[Start of Attachment]

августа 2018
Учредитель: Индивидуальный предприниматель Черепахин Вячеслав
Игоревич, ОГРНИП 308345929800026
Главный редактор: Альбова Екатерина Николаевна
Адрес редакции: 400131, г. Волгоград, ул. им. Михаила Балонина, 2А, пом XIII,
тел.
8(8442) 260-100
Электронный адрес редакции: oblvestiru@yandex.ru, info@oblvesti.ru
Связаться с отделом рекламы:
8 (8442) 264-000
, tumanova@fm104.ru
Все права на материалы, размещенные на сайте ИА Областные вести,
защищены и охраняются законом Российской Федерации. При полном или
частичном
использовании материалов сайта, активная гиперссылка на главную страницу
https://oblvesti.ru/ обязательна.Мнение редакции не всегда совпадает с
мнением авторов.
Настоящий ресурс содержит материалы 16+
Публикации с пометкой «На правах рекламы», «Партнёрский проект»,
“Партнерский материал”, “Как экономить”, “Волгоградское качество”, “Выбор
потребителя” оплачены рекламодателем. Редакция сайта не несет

[End of Attachment]
[Start of Attachment]

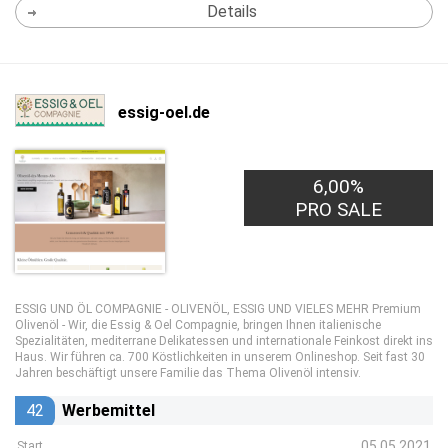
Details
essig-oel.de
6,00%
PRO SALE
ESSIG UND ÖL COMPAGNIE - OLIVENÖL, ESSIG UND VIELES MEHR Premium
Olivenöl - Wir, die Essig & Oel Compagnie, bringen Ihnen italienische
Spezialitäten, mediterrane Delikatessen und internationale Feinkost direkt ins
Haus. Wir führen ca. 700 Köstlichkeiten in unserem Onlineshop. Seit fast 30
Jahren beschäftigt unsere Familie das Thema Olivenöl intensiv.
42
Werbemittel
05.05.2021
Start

[End of Attachment]

*WHAT TO WORK ON:* From the records above, give again exactly the lines running from the line with "защищены и охраняются" to the line with "сайта не несет", inclusive.

*RESULT OF THIS EXERCISE:*
защищены и охраняются законом Российской Федерации. При полном или
частичном
использовании материалов сайта, активная гиперссылка на главную страницу
https://oblvesti.ru/ обязательна.Мнение редакции не всегда совпадает с
мнением авторов.
Настоящий ресурс содержит материалы 16+
Публикации с пометкой «На правах рекламы», «Партнёрский проект»,
“Партнерский материал”, “Как экономить”, “Волгоградское качество”, “Выбор
потребителя” оплачены рекламодателем. Редакция сайта не несет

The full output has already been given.